The future of Florida's state retirement system is in limbo as Republicans in Tallahassee line up behind two different reform plans.
While Republicans debate over how to reform the system, Democrats say leave it alone.
Guaranteed money for retirement is a thing of the past for most workers, but not state employees. They still get a pension backed by the state, but that promise is in jeopardy.
"We are spending, as the speaker has said, $50 million a year on catching up the retirement system," Sen. John Thrasher said.
Republicans in the Florida Legislature are worried the state won't be able to keep its promise. Both chambers have reform bills. The House plan would close the pension to new employees beginning in 2014.
"If we go with this plan, the savings are going to be in the tens of billions of dollars over the course of 30 years," Rep. Jason Brodeur said. "Now that's depending on a lot of assumptions, but it's a huge magnitude in the correct direction."
The Senate version only closes the plan to the highest paid state workers, and some see it as a fair compromise.
If you are comparing the two proposals, then yes the Senate has a much more moderate position," Sen.
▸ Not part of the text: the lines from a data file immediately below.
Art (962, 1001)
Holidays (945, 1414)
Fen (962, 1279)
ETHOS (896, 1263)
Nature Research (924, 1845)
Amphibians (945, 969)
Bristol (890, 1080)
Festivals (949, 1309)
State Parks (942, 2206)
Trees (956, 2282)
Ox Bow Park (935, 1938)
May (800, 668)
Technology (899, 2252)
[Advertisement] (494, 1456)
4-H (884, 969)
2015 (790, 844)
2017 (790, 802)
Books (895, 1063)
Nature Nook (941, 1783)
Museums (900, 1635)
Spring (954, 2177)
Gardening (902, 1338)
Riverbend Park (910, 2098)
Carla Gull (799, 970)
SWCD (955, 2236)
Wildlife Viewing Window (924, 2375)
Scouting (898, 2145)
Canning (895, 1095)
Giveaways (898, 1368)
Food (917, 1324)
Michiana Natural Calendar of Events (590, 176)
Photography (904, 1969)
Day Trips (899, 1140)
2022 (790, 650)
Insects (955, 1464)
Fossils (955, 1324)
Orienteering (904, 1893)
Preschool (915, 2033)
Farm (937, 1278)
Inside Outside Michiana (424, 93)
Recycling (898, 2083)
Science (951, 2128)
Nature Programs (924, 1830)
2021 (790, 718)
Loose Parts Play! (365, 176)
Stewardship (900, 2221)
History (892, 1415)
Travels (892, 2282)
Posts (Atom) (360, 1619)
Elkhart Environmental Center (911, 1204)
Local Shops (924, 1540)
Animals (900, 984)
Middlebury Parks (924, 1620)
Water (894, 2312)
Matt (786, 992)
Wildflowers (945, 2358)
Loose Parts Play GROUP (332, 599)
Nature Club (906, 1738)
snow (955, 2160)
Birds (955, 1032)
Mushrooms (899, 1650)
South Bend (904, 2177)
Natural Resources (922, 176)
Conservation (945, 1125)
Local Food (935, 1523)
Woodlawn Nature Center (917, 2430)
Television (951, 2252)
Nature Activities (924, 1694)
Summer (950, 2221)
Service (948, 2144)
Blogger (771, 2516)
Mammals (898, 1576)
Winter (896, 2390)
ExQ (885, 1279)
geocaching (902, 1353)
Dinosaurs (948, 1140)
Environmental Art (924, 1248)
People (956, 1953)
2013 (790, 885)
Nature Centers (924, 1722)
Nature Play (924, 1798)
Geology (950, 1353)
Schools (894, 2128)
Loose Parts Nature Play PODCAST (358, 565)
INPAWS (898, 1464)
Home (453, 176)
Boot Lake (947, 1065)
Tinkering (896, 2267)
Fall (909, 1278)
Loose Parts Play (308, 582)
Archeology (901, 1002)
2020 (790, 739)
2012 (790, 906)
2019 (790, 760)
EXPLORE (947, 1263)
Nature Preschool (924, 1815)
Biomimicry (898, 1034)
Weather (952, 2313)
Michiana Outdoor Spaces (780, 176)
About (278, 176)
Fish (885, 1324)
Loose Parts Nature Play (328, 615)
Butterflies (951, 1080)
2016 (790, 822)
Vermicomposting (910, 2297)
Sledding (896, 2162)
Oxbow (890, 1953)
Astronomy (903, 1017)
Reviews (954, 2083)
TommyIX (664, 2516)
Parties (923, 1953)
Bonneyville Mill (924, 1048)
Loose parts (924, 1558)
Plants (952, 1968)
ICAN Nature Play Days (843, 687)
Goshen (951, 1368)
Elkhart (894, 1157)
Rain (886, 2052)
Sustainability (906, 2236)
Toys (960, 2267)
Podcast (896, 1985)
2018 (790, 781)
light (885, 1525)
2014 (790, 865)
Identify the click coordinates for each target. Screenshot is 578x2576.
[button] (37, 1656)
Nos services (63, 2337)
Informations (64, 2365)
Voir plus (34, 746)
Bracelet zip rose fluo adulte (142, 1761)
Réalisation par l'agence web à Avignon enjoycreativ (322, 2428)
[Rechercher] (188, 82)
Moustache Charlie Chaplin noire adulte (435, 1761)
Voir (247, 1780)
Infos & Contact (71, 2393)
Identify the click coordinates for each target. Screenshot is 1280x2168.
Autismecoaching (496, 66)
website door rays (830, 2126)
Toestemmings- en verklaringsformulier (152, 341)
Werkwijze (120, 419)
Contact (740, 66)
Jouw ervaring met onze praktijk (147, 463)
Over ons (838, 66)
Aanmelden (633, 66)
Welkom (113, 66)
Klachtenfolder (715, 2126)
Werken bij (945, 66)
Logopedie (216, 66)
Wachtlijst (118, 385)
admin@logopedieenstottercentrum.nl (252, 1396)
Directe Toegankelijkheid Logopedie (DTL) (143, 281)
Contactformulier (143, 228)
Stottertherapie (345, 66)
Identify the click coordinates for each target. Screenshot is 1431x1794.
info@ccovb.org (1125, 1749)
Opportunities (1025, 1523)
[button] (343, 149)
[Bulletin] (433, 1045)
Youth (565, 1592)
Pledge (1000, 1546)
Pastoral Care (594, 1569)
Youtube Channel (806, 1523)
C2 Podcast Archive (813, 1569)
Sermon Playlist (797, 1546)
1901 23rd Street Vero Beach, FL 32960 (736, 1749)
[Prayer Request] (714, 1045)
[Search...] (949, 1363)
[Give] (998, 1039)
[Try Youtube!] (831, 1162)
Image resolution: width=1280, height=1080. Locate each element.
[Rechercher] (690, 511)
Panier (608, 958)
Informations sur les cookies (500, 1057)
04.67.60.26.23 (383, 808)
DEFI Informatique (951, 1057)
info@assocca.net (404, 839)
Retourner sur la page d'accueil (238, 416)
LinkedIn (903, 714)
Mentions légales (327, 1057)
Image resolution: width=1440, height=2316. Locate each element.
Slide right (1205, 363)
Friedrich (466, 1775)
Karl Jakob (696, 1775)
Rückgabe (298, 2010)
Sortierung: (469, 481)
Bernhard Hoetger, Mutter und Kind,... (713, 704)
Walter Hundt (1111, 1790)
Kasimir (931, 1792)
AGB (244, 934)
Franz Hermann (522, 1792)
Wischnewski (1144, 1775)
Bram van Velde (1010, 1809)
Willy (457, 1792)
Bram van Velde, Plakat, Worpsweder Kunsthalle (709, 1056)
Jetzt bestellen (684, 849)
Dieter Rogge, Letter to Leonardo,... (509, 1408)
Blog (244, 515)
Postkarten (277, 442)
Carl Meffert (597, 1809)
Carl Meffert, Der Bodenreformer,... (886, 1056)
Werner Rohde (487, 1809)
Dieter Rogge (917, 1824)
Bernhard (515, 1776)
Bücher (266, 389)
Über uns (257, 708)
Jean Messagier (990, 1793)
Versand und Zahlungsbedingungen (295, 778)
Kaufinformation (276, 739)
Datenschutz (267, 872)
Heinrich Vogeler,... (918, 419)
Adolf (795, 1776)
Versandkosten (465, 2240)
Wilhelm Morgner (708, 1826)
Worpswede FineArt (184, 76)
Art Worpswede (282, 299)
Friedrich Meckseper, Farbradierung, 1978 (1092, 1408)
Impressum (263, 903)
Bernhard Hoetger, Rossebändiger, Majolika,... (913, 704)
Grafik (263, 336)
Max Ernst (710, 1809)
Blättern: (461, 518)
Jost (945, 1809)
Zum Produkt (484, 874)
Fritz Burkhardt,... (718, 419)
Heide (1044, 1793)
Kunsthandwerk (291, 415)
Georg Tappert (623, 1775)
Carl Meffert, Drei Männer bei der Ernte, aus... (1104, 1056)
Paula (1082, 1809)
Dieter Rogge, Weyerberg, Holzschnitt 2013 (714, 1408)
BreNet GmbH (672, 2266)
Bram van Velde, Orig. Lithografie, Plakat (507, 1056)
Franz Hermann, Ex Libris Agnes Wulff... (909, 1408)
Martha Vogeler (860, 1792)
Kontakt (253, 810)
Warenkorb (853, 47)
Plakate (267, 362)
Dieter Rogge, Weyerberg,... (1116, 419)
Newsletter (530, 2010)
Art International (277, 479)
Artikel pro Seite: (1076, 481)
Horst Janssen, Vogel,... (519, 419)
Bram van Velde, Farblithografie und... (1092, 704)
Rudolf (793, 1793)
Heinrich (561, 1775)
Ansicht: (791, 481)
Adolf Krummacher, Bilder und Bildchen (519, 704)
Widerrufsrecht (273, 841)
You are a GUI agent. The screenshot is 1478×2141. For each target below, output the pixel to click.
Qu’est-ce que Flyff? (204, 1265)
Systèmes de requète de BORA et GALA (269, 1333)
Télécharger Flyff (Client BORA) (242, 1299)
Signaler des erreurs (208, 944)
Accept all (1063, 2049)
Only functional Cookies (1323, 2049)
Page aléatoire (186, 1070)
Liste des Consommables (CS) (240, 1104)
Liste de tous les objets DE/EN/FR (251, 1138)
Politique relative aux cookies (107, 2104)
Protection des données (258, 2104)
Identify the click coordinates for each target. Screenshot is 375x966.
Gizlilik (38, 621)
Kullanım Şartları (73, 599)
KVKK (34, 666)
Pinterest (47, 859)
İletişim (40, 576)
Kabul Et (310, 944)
Oscar Braynon said.
Braynon said if the legislature has to choose, then his chamber has the better version. But Democrats from both chambers would rather see the session end with no reform.
"Why do we need to be messing with it at all?" Sen. Jeff Clemons said. "It's one of the healthiest plans in the entire country, and the truth of the matter is it's working just fine."
"I feel like this is a solution looking for a problem," Braynon added. "We have a healthy FRS system."
The House already passed its bill. Now time is running out for the Senate to act.
The reform comes on the heels of legislation forcing state workers to contribute 3 percent of their salaries to the pension plan. The Senate bill would reduce the contribution rate to 2 percent.